What the *%$£ are adjuncts ?

What are Adjuncts? You may well ask.

It's all very simple. If it’s an ingredient in the beer that is designed to alter the flavour, aroma or mouth feel of the finished beer, and it isn't malted barley, water yeast or hops, it's an adjunct. 

Other things that brewers add to their beer, such as finings other clearing agents, aren't adjuncts, they are processing aids.  

Adjuncts can be grouped in to two broad categories, fermentable and unfermentable. Fermentable adjuncts include other grains, fermentable sugars, and fruit.  Unfermentable ones include, spices, herbs, some sugars such as lactose (commonly found in stouts) 

Fermentable Adjuncts in addition to directly impacting on the flavour and mouthfeel also affect the alcohol level, whereas unfermentable ones don’t. 

A good brewer will use adjuncts to alter the characteristics of their beers to the benefit of the finished product.  Lazy brewers will chuck them in because they want something different in flavour but can’t be bothered to re-work their recipe to do it properly and a bad brewer will use something to make the beer cheaper trying to con the drinker they’re getting something they’re not.

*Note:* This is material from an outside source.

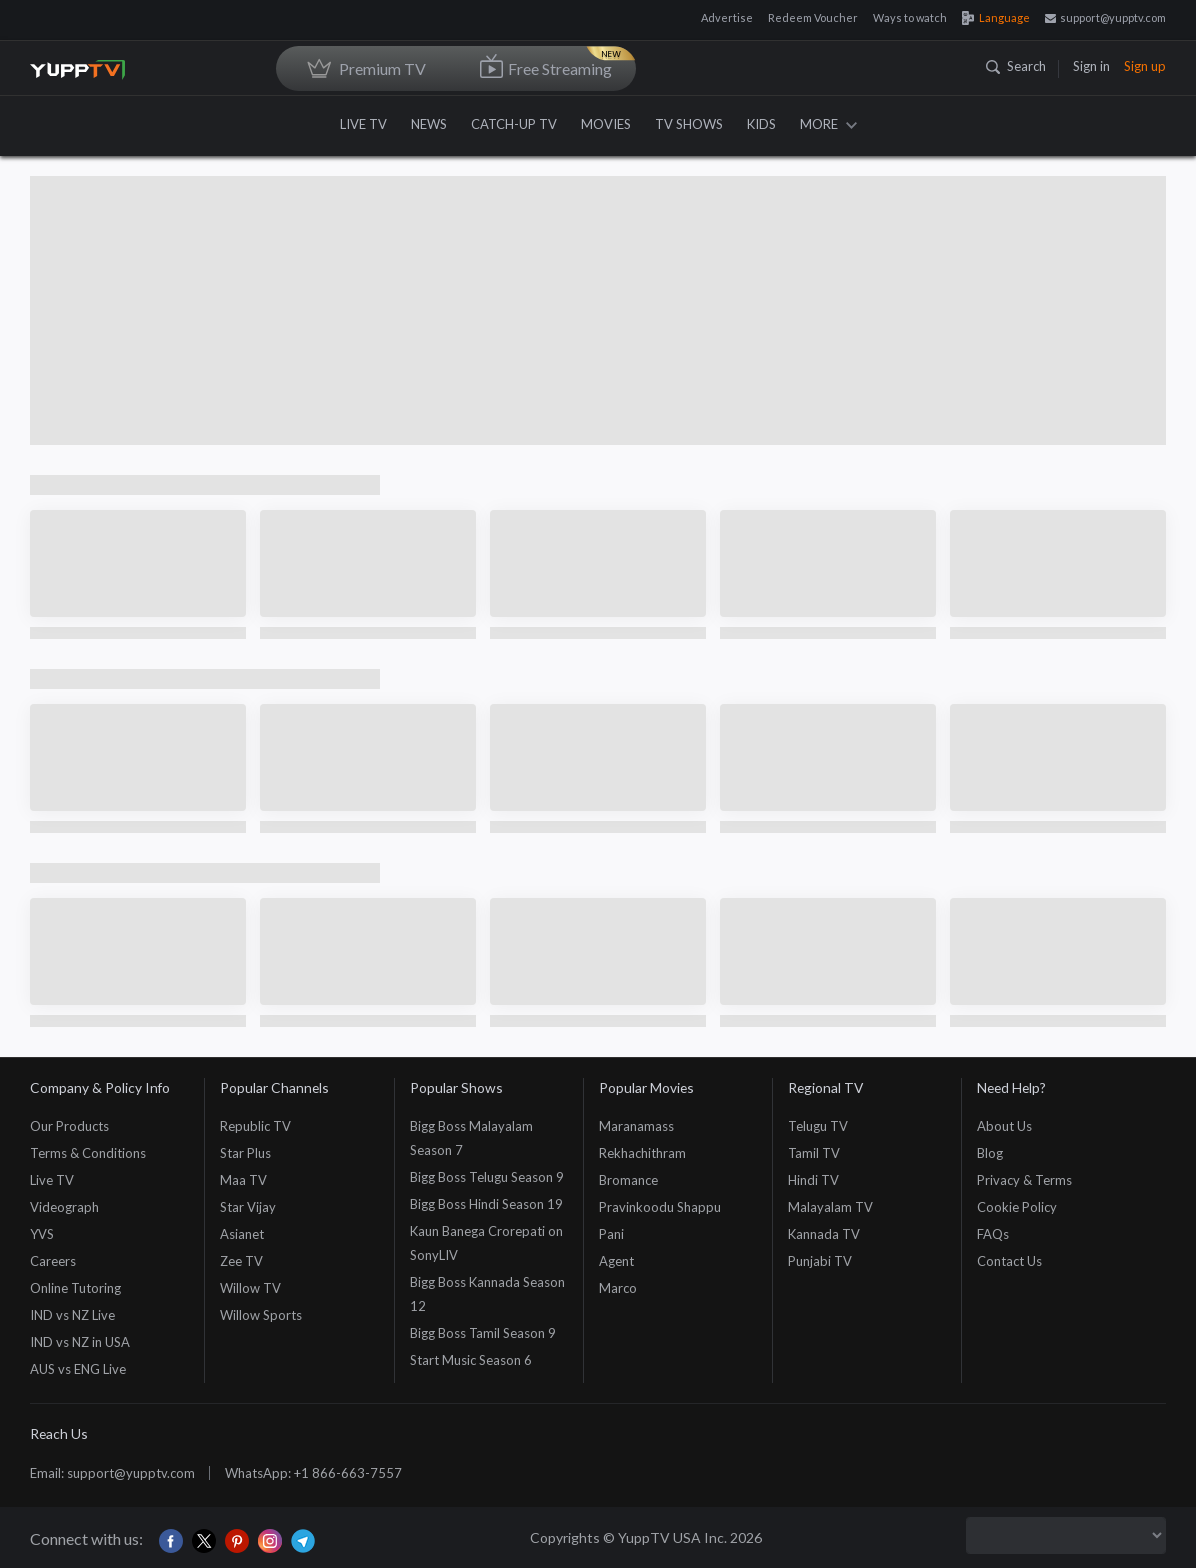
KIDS (761, 124)
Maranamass (636, 1126)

Don’t get me wrong adjuncts are good. They help in many modern beer styles and after all where would we be without the mango and lime smoothie sour? (answers on the comments below please and try not to rant too hard)

 Good things to do with Adjuncts. 

Improve the mouth feel of a beer: - Thin watery beers, no matter how much alcohol and funky flavours can put a drinker off altogether.  We like a richer thicker feel to what we drink (although this can go too far). There’s many thigs you can add to a beer at various stages to achieve this.  Oats and wheat in the mash are a great example of adjuncts used for this purpose.

Enhance sweetness or reduce the bitterness:-  Stout’s are bitter, without a doubt not just from the hops but also from the dark grains, Dark grains can have a harsh tannic bitter or even burnt note that the brewer wants to soften out without loosing the other flavours gained from the grains (coffee, chocolate, liquorice, spice).  Lactose sugar (extracted from milk) is a great way to do this. Lactose in it’s own right is low in flavour, and if you try the powder it’s not all that sweet either, but the impact on the overall sweetness (or reduction in bitterness) can be marked.  It also has the benefit of increasing the density of the beer and so the mouthfeel. It works for pale hazy beers too where you want to back off the hop bitterness and leave the hop flavours to shine.  This is why milkshake pales are called milkshake (they have milk sugar in) if it doesn’t it isn’t a milkshake beer!

Bolster the alcohol content: - When a brewer wants a higher alcohol content (improving mouthfeel and sweetness) but doesn’t want to alter the fundamental flavour of the other grains, adding a neutral tasing grain works, rice is a good example.  The addition of rice to some commercial beers, which I shall leave nameless, however is also a way of making them cheaper, rice is a bucket load cheaper than malted barley. But it has it’s place.

Complement or boost a flavour in the beer: Adding mango pulp into a beer can be fab especially if it’s used in conjunction with a hop that delivers a mango like flavour, such as Mosaic. If it’s used subtly is super.  Chocolate into a stout complements the natural chocolatiness of the grain.

Add a flavour that you can’t get from the usual beer ingredients:  Blackberries in a porter or plums in a stout can be delicious for example.  There are many classic fruit beers that are fruit added into a grain base, such as Kreik the Belgian cherry beer. Hazlenut and orange are also often used as adjuncts.

There are bad things to do with adjuncts, but they’re pretty obvious when you taste the finished article. Adding tastes that clash or end up medicinal is not a good thing to do (unless you like beer that tastes like cough linctus).

That’s a brief look at adjuncts, there’s lots more to be said on the subject, but it’s a start. 

If you’ve come across anything really unusual (rumours of brewers adding an old pair of socks to the mash I’m sure are apocryphal) pop on a post and enjoy the wild and varied flavours that adjuncts can bring to your beers.